On the other hand, the Israelis are showing how valuable they are. One of them is worth a thousand Palestinians. It’s like the Palestinians are practically worthless. Why on earth would you negotiate with a people that hold themselves in such low esteem?

This might seem like a bad deal for the Israelis, but I think it is a shameful deal for the Palestinians. They might seem like good negotiators, but in fact this backfires. Why would anyone take seriously a people where they have to put up a thousand of their criminals to make up one Israeli soldier?

I know the negotiation went the other way around, but there is the money (people) negotiation and then there is the social capital negotiation. For the Palestinians to balance to scales this way is to show no shame and no value for life. It diminishes them psychologically and in the perception of the rest of the world. “Look at our deal,” they might say. “Yeah. Look at it! Your people were so worthless that the Israelis were glad to get rid of them and were willing to pay 1000 criminals just to get back one soldier! Criminals!”

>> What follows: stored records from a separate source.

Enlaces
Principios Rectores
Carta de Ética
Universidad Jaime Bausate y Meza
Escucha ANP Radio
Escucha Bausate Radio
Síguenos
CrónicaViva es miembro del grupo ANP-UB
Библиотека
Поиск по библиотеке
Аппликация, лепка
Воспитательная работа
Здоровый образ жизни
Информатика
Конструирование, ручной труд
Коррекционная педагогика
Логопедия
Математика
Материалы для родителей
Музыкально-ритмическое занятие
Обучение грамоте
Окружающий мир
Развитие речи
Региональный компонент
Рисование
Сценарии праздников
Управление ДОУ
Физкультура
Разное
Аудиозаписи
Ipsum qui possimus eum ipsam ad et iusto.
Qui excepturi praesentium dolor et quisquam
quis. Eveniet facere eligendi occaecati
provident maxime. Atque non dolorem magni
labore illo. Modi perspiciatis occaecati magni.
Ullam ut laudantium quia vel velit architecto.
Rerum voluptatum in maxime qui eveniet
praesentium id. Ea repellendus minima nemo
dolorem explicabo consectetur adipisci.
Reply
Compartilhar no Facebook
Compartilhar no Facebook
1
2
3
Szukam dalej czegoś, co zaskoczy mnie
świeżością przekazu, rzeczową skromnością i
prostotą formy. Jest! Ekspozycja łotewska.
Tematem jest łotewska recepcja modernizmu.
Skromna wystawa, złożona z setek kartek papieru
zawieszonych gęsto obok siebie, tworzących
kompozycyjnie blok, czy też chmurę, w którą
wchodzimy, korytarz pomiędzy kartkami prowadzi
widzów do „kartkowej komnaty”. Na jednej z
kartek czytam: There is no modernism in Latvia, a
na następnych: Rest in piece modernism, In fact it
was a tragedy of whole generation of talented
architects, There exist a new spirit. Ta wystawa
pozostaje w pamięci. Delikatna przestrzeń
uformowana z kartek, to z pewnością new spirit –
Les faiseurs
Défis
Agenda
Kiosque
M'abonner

And the Palestinians may greet them as heros, but criminal heros? And what will they do with them? Many are old and sick. Is there any health care in Gaza? Do they have any skills? Are they good for anything except suicide bombing? Only they aren’t even good at that. They failed the first time around. Frankly, I think there is every possibility that this deal will eventually turn out to look very smart on the Israeli part. There are wheels within wheels here.

bkcunningham's avatar

Here is the prisoner list for the first round of releases:

JLeslie's avatar

Just saw it very briefly mentioned on the news. The person reporting said people fear Israel will regret, “pay the price” for such an uneven deal. It said the PM of the Palestinians said to his people the prisoners were freedom fighters, and that Netanyahu warned the freed prisoners better not do anything to attack Israel The whole reported lasted a minute.

janbb's avatar

Big story on it on the front page of the Times and also on NPR today.

Rarebear's avatar

I muse on the relative value of a human life. The Israelis are willing to give up a thousand Palestinians for one Israeli prisoner. Does that mean the Palestinians value life less?

JLeslie's avatar

@Rarebear I don’t think we can draw that conclusion. Probably it means they realize how much the Israelis do value life, and use it effectively in the negotiation.

Since some of the prisoners are just car thieves and alike as @zensky points out, it is ok with me to let them go. In America these type of criminals are released all the time with barely spending any time in jail. I know, because when my hsuband’s care was stolen, supposedly the guy had already stolen over 20 cars, and in the end he only served a few months in jail. Terrorist plotters, well, that is disturbing, but probably most of them are not master minds. I would assume the major players in plotting terrorism are not released if being held. I just saw on The View Elisabeth Hasselback trying to imply releasing terrorists could affect US safety. I just think that is a really really far stretch, but I do worry of course for the safety of other Israeli citizens, which Sherri on the show brought up.

@zensky If Israel is holding about 8,000 prisoners, how man Israelis are the Palestinians holding?